Abolishing the NHS Market

In this powerful essay David Zigmond eviscerates the Internal Market which is choking the NHS to death.

Author: David Zigmond

Too big to talk about?

Our healthcare culture is now largely controlled by notions of commerce, ubiquitous surveillance and micromanagement. The inevitable depersonalisation is increasingly disliked by both health-carers and patients. Nevertheless we seem unable to reverse these effects. What is happening? How do we respond?

Perpetual devotion to what a man calls his business is only able to be maintained by perpetual neglect of many other things.

Robert Louis Stevenson (1881), ‘An apology for idlers’, Virginibus Puerisque

Our failing and flailing NHS continues to be exposed by the media. The authorities’ explanations and pleas for mitigation are real enough: the ever-increasing demands – population growth, longevity, complex new treatment options… and thus our expectations. And then, who wishes to pay more tax?

The many critics and pundits say we must have more – more staff, more facilities, more rigorous management: we must spend more.

All of these notions have truth but there is another – more radical – consideration that can reduce many of our problems, yet is rarely suggested: abolish the Internal Market.

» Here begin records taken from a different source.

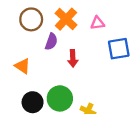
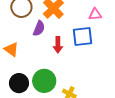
pink triangle: (98, 23) -> (95, 14), moved
blue square: (119, 49) -> (82, 37), moved

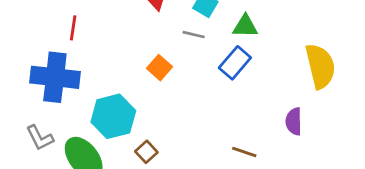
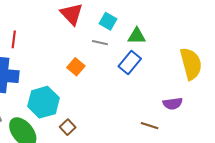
purple semicircle: (294, 121) -> (173, 104), turned -96
brown line: (244, 152) -> (150, 126), moved

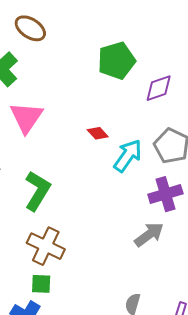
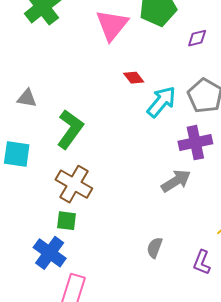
purple diamond: (159, 88) -> (197, 38), size x0.7
pink triangle: (26, 117) -> (112, 25), moved

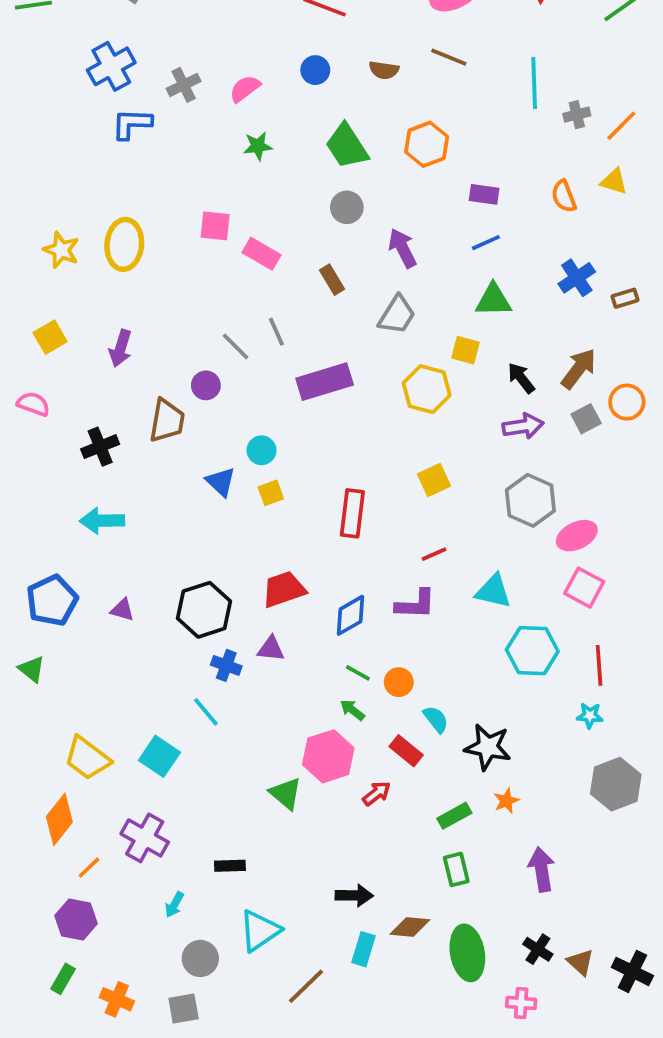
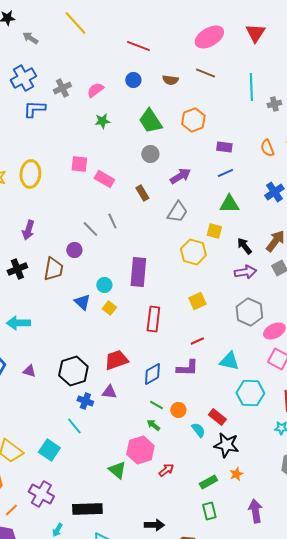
purple arrow: (402, 248) -> (180, 176), turned 85
purple rectangle: (325, 382) -> (138, 272), moved, turned -68
black cross: (100, 447) -> (17, 269), moved
yellow square: (271, 493) -> (109, 308), turned -32
red rectangle: (406, 751) -> (217, 417), moved
black rectangle: (230, 866) -> (87, 509), size x1.8

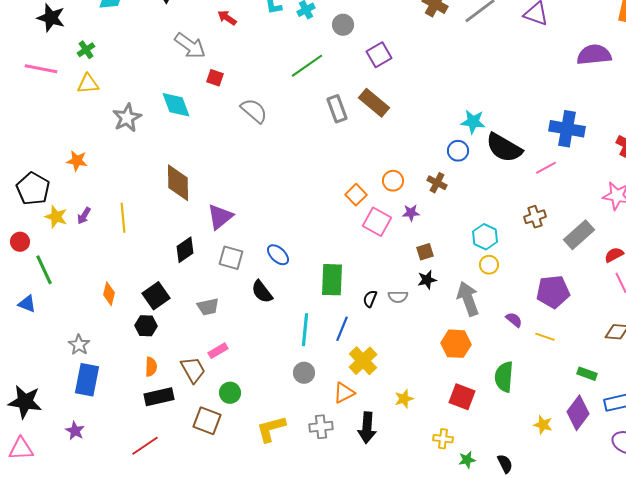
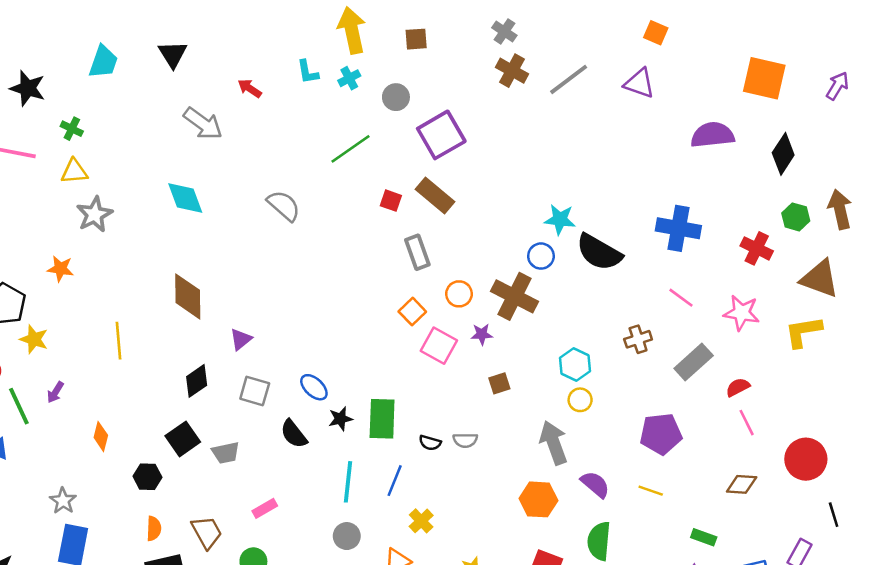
green cross: (86, 50) -> (72, 129), turned -30
purple square: (379, 55) -> (441, 135), size x1.5
red square: (215, 78) -> (391, 201), moved
gray rectangle: (337, 109) -> (417, 252), moved
gray star: (127, 118) -> (94, 214), moved
pink line: (546, 168) -> (681, 298), moved, turned 65
brown cross: (437, 183) -> (514, 296), size x1.8
purple arrow: (84, 216) -> (55, 392), moved
purple triangle: (220, 217) -> (241, 339), size x0.7
black star: (427, 280) -> (340, 419), moved
black square: (156, 296) -> (183, 439), moved
black semicircle: (370, 299) -> (430, 443), turned -96
purple semicircle: (514, 320) -> (595, 484), moved, size x1.4
pink rectangle: (218, 351) -> (265, 508), moved
yellow cross: (363, 361) -> (421, 521), size x0.7

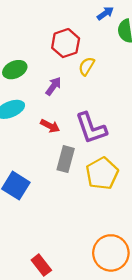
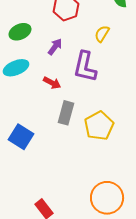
yellow semicircle: (87, 66) -> (102, 34), moved
purple L-shape: (91, 128) -> (85, 67), moved, turned 32

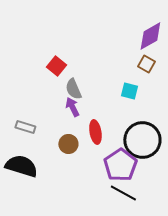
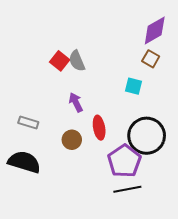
gray semicircle: (73, 89) -> (77, 61), moved
black line: (123, 193) -> (127, 189), turned -40

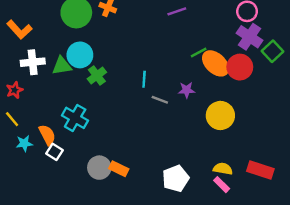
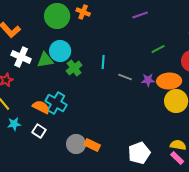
white cross: (33, 62) -> (21, 57), turned 30
orange ellipse: (216, 63) -> (169, 81), moved, turned -45
cyan line: (144, 79) -> (103, 62), moved
gray line: (160, 100) -> (125, 77), moved
orange semicircle: (47, 135) -> (41, 107), moved, turned -36

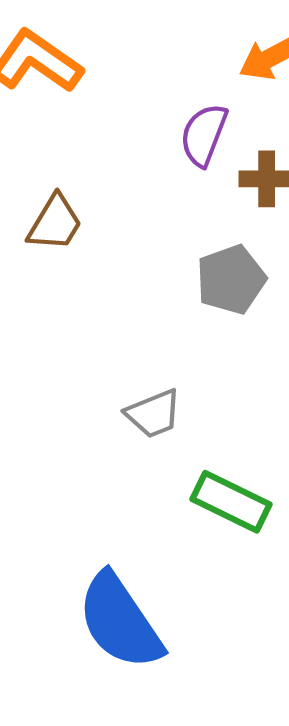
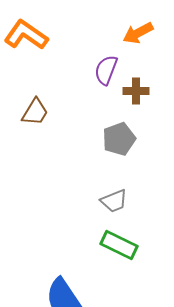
gray trapezoid: (153, 414) -> (114, 201), moved

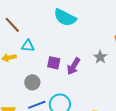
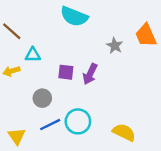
gray star: (100, 57) -> (115, 46), moved

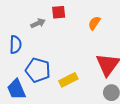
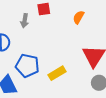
gray arrow: (38, 23) -> (25, 21), turned 128

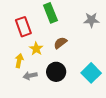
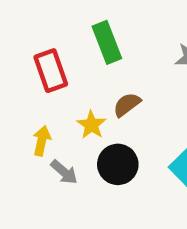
yellow star: (36, 49) -> (91, 125), moved
gray arrow: (30, 76) -> (64, 172), turned -128

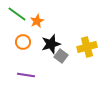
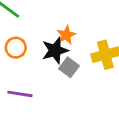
orange star: (37, 21) -> (66, 35), moved

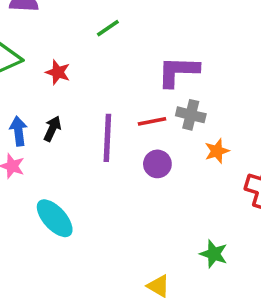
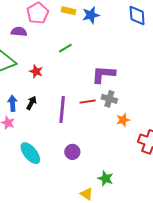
purple circle: (157, 164) -> (72, 152), moved
green star: (214, 254) -> (105, 178), moved

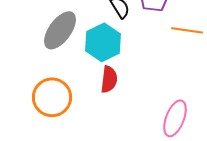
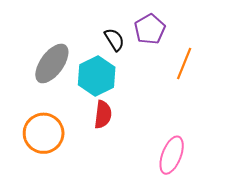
orange line: (187, 30) -> (184, 63), turned -76

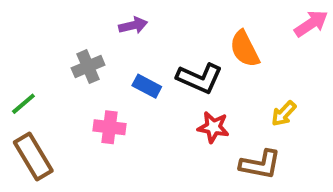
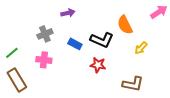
yellow arrow: (284, 113) -> (141, 48), moved
pink cross: (110, 127) -> (44, 60), moved
red star: (213, 127) -> (98, 65), moved

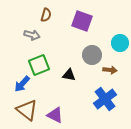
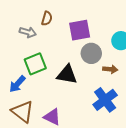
brown semicircle: (46, 15) -> (47, 18), moved
purple square: (82, 21) -> (80, 30), moved, turned -30
black triangle: (69, 75) -> (67, 75), size x1.5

The Internal Market is a failed ideology, like communism, its polar antagonist. The Internal Market was launched more than twenty-five years ago with the claim that introducing competitive and contractual market principles, and splitting ‘purchasers’ from ‘providers’ in healthcare, would improve performance, efficiency and motivation in our health-carers. Each successive government has entrenched this system and then added extensive and tight regimes of inspection and micromanagement.

All fail to deliver their larger design.

What the Internal Market has yielded us is very different from what was vaunted. We have, instead, a workforce that is increasingly wearied, alienated, demoralised and fractiously unhappy. This is evident, repeatedly, to all kinds of reports and investigations.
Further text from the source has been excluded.